Predict Future Sales

This repo contains my solution for the Predict Future Sales Kaggle In-Class competition which is a final project for "How to win a data science competition" Coursera course.

The task was to predict the number of sales for the set of items in different shops for November 2015. Given dataset consisted of sales history of the previous 3 years: date, number of items sold, item price, item, category, shop (watch Kaggle for details)

Performed exploratory data analysis, preprocessing & feature engineering and predicting with LightGBM + Optuna for hyperparameter tuning. Achieved RMSE score: 0.953814 on public and 0.946986 on private leaderboard (10/10 on Coursera).

All the work was done in a Kaggle Kernels.

Data Exploration • nbviewer

As for any other data science task, I started with exhaustive exploratory data analysis and build a lot of plots to get some intuition about the given data.

It helps a lot with the construction of a validation scheme and gives some ideas about distribution change over time, and the impact of particular categories and shops on the number of sales. Additionally, a persistent ("last month") prediction was created, which gives a baseline of 1.16777 rmse on a public LB.

Also, I suppose that there are no leaks in the test data because it was constructed in the most "secure" way: items & shops id's given and nothing more.

Validation scheme and construction of a training dataset

The most important observation about test data - consists of all the possible item-shop pairs for the given set of items. Two obvious conclusions:

Validation dataset should be constructed in the same way
Noticing that sales history doesn't contain such a variety of item-shop pairs, it's easy to suppose that a high number of values will be a zero. That means we need to give our machine learning model the possibility to learn these zeros.

Together with almost the same set of shops every month and a similar number of totally new items per month in both sales history and test set, I found the most appropriate way to construct a training dataset as a Cartesian product of unique item IDs and shop IDs for each month starting from Jan 2014.

For each month, the percentage of pairs that appears in the previous month was similar (see EDA notebook for details), then probably any of the months can be used as a validation set (of course we should make a split respecting the time). I choose a hold-out validation scheme for less RAM and time consumption on a big dataset and left October 2014 (date_block_num=33) for validation.

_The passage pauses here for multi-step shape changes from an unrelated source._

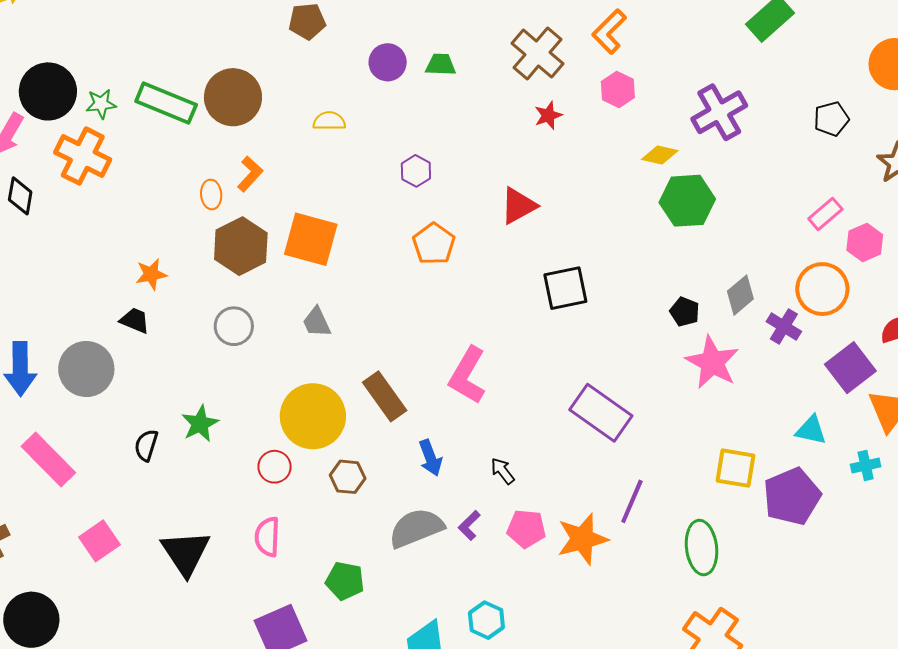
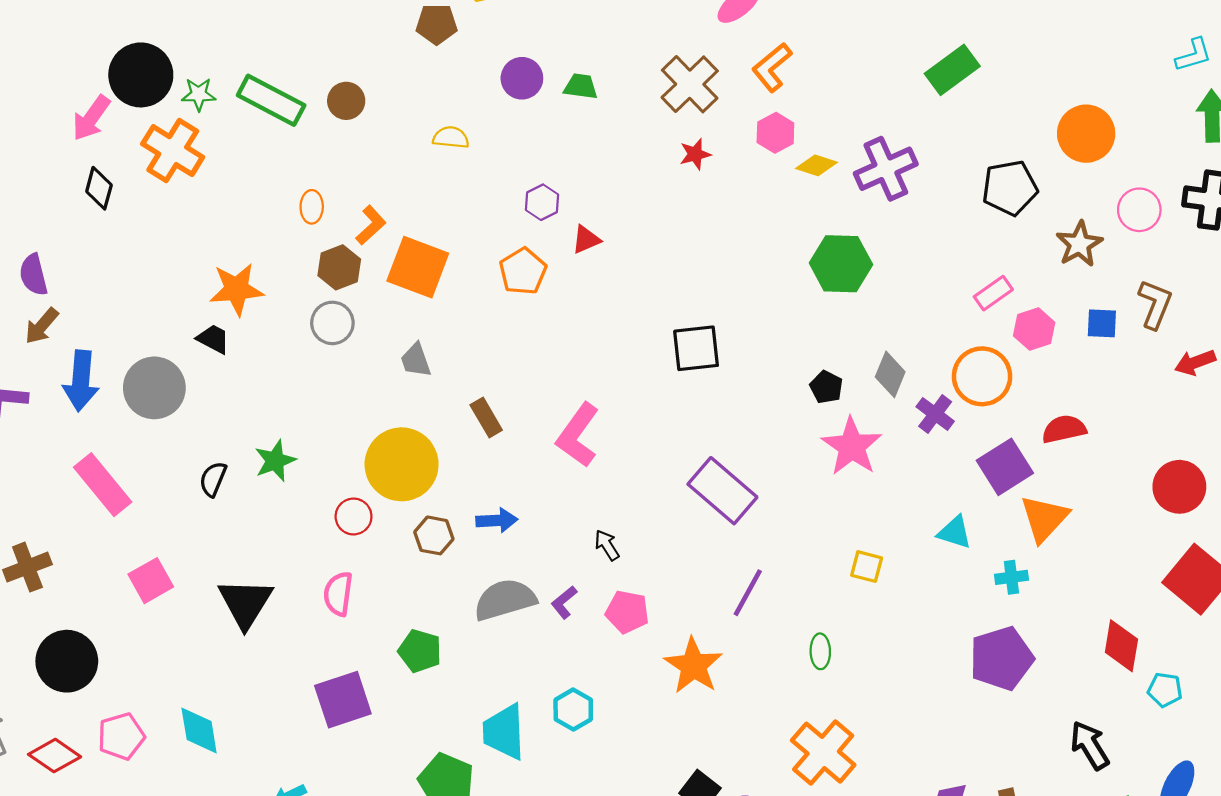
brown circle: (233, 97) -> (346, 101), size x0.6
black pentagon: (831, 119) -> (1010, 188), size x1.4
yellow diamond: (660, 155) -> (817, 165), moved
orange L-shape: (250, 174) -> (371, 225), moved
red triangle: (518, 206) -> (586, 239), moved, size x0.7
orange pentagon: (434, 244) -> (523, 271), moved
brown hexagon: (241, 246) -> (339, 267), size x0.7
orange star: (151, 274) -> (236, 289), size x1.5
gray diamond: (740, 295) -> (890, 374), turned -33
gray circle: (234, 326) -> (332, 323), moved
brown rectangle: (385, 396) -> (486, 417), moved, size x0.7
blue arrow: (430, 458) -> (497, 520), moved, turned -78
yellow square: (736, 468) -> (867, 567), size x0.7
purple pentagon: (792, 496) -> (1001, 658), moved
orange star: (582, 539) -> (693, 666), moved, turned -30
green ellipse: (702, 548) -> (820, 651), size x0.6

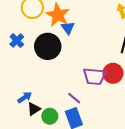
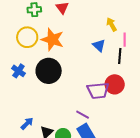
blue triangle: (68, 28) -> (99, 45), moved
blue arrow: (25, 97) -> (27, 123), moved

Feature Engineering • nbviewer

Feature engineering is always the most important step in the solution of a data science task. And we have time in our data, so we should respect it when constructing the features to avoid using information from the future, which will be impossible for the test set.

The next features were created (the same names as in notebooks):

Categorical
- item_id - in the original form, treated as a numeric by GBDT because of high cardinality (you can think about it as additional items grouping just by id).
- item_category_id - in the original form.
- primary_category_id - extracted the more general category from item category name - the first half before the dash, then encode it in order of appearance.
- shop_id - in original form.
- city_id - extracted city info from the shop name - the first word, then encode it in order of appearance.
- month_num - month number in year, from 0 to 11.
Aggregated stats of previous sales
- lag_*_target_sum - target (monthly sum of item-shop sales) 1, 2, 3, and 12 lags.
- lag_*_item_sales_mean - average values of target grouped by item, 1, 2, 3, and 12 lags.
- lag_*_item_shop_mean - average values of target grouped by shop, 1, 2, 3, and 12 lags.
- lag_*_item_city_mean - average values of target grouped by city, 1, 2, 3, and 12 lags.
- lag_*_item_cat_mean - average values of target grouped by category, 1, 2, 3, and 12 lags.
- lag_*_item_primarycat_mean - average values of target grouped by primary category, 1, 2, 3, and 12 lags.
- lag_*_item_shop_cat_mean - average values of target grouped by shop and category, 1, 2, 3, and 12 lags.
- lag_*_item_shop_primarycat_mean - average values of target grouped by shop and primary category, 1, 2, 3, and 12 lags.
- All missing values are filled with zero
Prices. Because prices change over time, I decide to model its trend with linear regression and divide the monthly average price of an item by this month's trend, to get values marks if an item is more expensive than average or cheaper. Notice that all the training data was used for regression fitting, and it somewhat distorts the validation process, because do not respect the time
- lag_*_item_id_relative_price - as described above, 1, 2, and 3 lags.
- All missing values are filled with average by the category
Times. Time since particular event often can be a good feature for the time-distributed data. In this case, these features significantly improved the result.
- time_from_last_shop_item_sale - number of months elapsed since the last item sale in the same shop. Missing values are filled with outlier (231).
- time_from_first_shop_item_sale - number of months elapsed since the first item sale in the same shop. Missing values are filled with outlier (231).
- num_months_with_shop_item_sales - number of months between time_from_last_shop_item_sale and time_from_first_shop_item_sale with sales of this item in the same shop. Missing values are filled with 0.
- time_from_last_item_sale - number of months elapsed since the last (item sale in all shops). Missing values are filled with outlier (231).
- time_from_first_item_sale - number of months elapsed since the first item sale (in all shops). Missing values are filled with outlier (231).
- num_months_with_item_sales - number of months between time_from_last_item_sale and time_from_first_item_sale with sales of this item. Missing values filled are with 0.
Weekends. I noticed that some items are selling on weekends more often than others, and tried to construct a new feature based on it.
- weekend_weight - the ratio of item weekend sales in all the previous months (missing values are filled with average by category), multiplied by the number of weekends in the current one.
Combinations. For all the lagged features (including relative price) create some additional columns
- ratio_1_to_2_* - ratio of first feature lag to second.
- ratio_2_to_3_* - ratio of second feature lag to third.
- last_3m_avg_* - average of 1, 2 and 3 lags.

Total: 76 features.

Modeling (LightGBM) • nbviewer

Why GBDT?

First point is the computational efficiency on the big dataset, with limitation of Kaggle kernels, model should trains and predicts fast enough to make exploring usefulness of created features and hyperparameter tuning possible. There is no much options:
- GBDT (on GPU)
- Neural Networks (on GPU)
- Linear Models (with Vowpal Wabbit)
True target values on a leaderboard are clipped into the [0, 20] range, and the metric - RMSE is sensitive to big errors.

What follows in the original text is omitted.